RAW DATA |
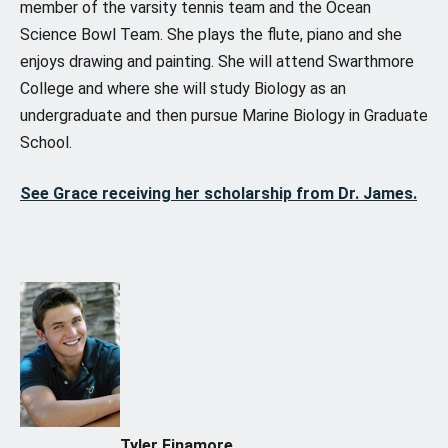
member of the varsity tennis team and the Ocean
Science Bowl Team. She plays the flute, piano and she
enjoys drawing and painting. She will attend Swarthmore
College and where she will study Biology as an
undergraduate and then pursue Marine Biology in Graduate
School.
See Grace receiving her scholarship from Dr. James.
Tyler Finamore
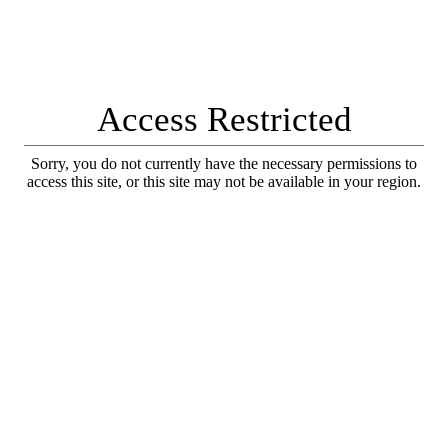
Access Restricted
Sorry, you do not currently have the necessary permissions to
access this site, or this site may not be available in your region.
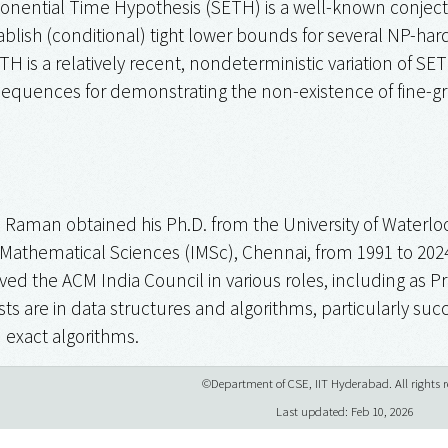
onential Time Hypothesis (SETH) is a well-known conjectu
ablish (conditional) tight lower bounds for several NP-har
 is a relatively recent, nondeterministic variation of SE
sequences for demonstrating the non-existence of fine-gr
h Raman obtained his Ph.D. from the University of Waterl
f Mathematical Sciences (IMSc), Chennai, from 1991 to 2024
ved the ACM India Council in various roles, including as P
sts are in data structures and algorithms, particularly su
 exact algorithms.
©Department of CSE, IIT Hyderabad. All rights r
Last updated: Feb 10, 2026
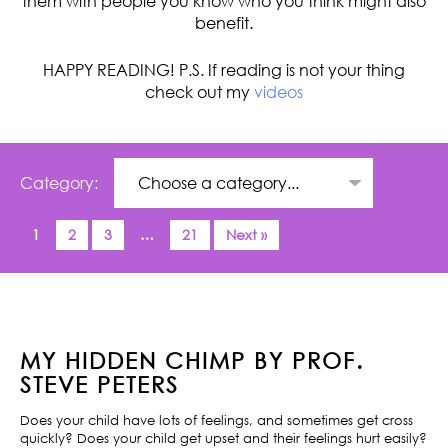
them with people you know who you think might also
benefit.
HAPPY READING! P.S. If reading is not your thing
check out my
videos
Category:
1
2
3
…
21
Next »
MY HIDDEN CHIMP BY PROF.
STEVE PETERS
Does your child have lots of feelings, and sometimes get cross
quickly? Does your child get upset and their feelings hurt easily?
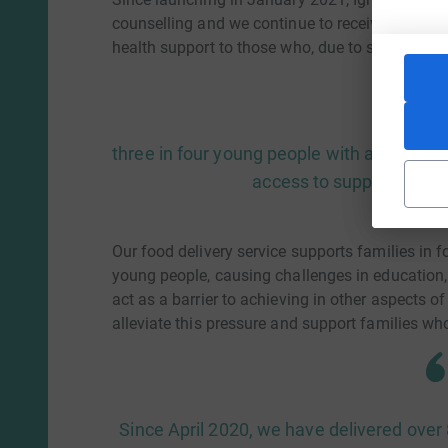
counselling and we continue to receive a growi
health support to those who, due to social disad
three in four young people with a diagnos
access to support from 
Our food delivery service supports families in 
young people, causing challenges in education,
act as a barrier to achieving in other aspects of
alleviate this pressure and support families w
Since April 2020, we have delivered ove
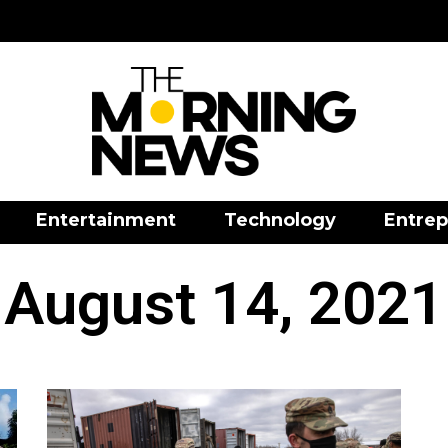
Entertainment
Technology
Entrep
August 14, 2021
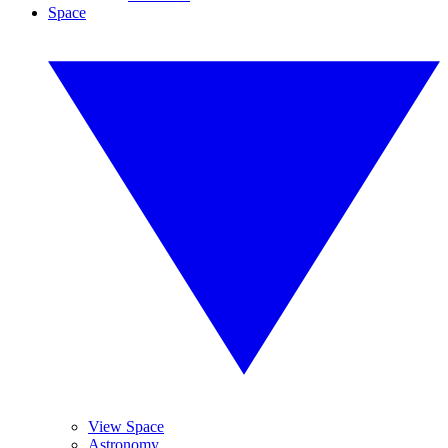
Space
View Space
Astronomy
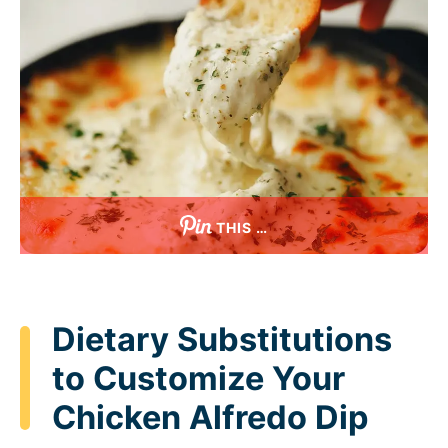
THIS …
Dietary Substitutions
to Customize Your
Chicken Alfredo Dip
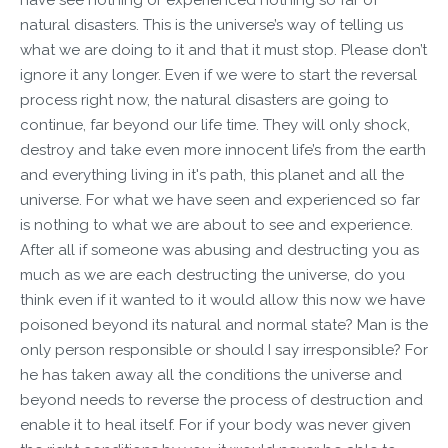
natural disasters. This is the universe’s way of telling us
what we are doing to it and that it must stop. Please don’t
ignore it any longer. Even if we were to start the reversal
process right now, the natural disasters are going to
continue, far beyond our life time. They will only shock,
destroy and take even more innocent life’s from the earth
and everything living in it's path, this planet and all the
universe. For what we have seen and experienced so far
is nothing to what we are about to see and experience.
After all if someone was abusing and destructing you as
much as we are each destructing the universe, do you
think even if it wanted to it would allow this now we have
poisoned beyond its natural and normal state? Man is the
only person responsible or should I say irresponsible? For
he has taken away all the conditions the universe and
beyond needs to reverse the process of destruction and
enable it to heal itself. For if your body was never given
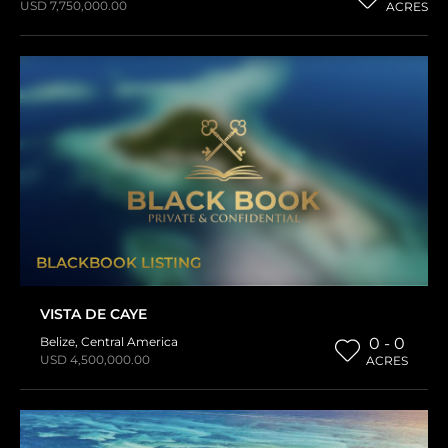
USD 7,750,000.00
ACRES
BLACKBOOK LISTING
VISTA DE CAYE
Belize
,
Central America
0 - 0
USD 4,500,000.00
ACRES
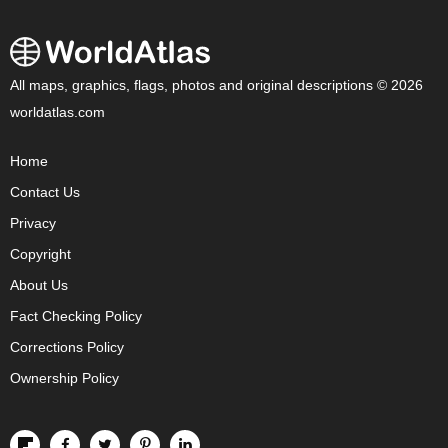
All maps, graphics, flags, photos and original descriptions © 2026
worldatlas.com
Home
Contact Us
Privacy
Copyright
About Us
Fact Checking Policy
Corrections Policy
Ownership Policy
---
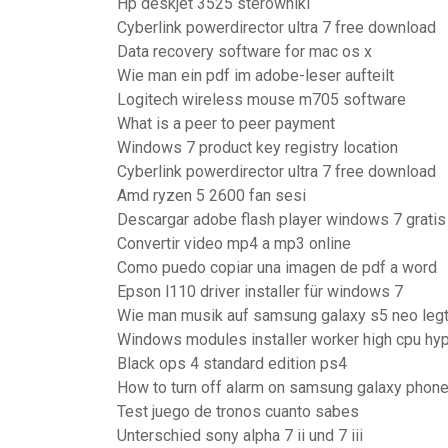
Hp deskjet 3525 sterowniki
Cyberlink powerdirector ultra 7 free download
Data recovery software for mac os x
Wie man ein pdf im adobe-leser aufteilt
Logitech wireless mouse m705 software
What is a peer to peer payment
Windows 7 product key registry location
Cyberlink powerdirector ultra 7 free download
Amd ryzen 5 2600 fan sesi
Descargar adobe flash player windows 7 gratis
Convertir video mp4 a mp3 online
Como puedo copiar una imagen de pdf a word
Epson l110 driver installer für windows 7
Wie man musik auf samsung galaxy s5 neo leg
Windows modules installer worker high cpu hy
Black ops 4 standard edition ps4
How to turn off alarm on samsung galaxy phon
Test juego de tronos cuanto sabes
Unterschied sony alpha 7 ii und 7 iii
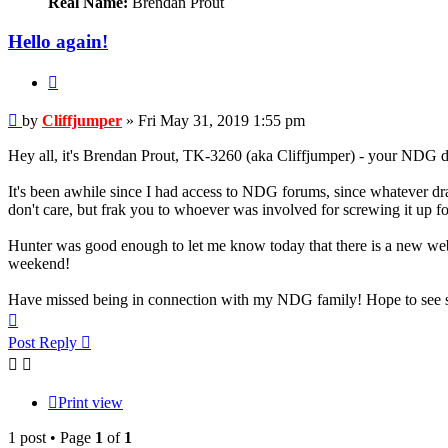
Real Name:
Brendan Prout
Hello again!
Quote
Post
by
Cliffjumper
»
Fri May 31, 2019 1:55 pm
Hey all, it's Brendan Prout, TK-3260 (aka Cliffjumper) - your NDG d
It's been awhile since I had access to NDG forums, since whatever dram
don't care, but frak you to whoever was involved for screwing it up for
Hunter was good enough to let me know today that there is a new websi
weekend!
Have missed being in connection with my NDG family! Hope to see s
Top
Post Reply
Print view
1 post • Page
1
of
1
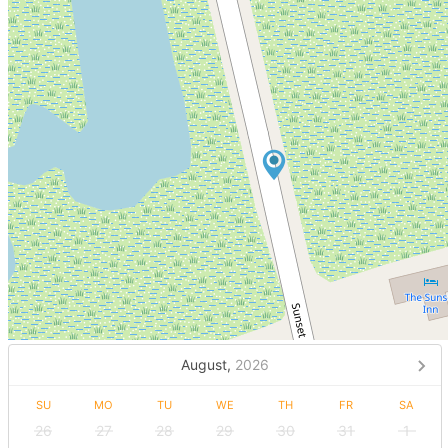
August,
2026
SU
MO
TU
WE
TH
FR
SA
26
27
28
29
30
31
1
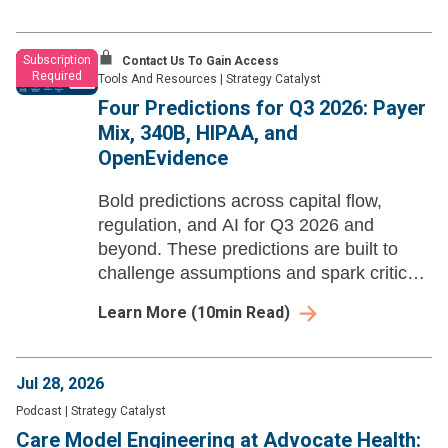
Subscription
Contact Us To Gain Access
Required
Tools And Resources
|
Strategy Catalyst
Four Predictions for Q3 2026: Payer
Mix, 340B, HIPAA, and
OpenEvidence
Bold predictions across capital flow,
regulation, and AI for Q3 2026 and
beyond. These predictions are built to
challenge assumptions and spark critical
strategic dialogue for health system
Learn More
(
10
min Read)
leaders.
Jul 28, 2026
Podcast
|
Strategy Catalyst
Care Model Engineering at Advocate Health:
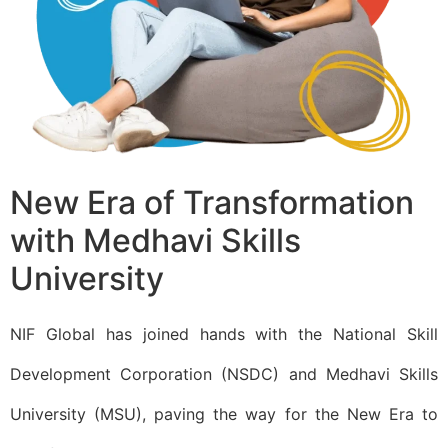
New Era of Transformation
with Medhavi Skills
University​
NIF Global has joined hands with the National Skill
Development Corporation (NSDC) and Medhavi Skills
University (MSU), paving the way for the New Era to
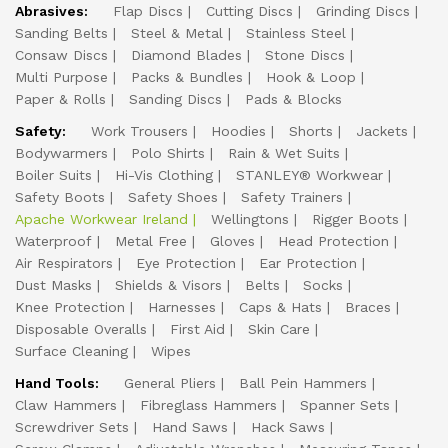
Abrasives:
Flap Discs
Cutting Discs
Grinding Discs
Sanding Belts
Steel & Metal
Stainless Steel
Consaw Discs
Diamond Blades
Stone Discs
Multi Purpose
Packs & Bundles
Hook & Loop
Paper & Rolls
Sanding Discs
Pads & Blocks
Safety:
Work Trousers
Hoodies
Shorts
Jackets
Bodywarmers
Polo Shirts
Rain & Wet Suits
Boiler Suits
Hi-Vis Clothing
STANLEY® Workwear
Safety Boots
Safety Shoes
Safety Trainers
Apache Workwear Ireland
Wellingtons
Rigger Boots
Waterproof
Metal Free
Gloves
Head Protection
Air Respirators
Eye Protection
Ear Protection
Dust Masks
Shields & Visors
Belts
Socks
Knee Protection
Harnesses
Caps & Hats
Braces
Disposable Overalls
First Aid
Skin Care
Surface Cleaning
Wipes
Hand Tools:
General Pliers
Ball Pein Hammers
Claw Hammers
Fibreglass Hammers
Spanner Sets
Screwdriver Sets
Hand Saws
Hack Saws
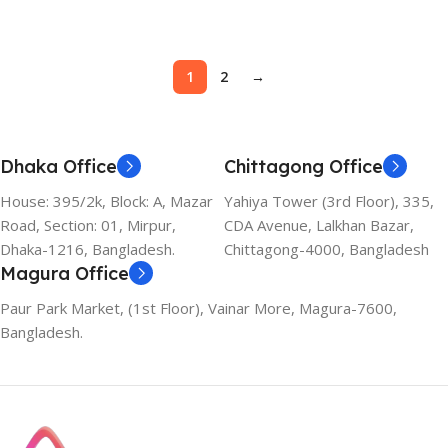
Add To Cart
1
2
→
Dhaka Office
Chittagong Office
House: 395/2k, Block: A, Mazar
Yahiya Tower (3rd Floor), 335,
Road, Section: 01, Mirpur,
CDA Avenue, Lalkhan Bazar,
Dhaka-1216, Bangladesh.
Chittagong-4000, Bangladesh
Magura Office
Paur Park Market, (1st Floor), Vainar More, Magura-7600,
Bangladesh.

EXERCISE INSTRUCTIONS | In the records above, how many lines hold the string "Chittagong"? Reply with only the number.

ANSWER TO THIS EXERCISE | 2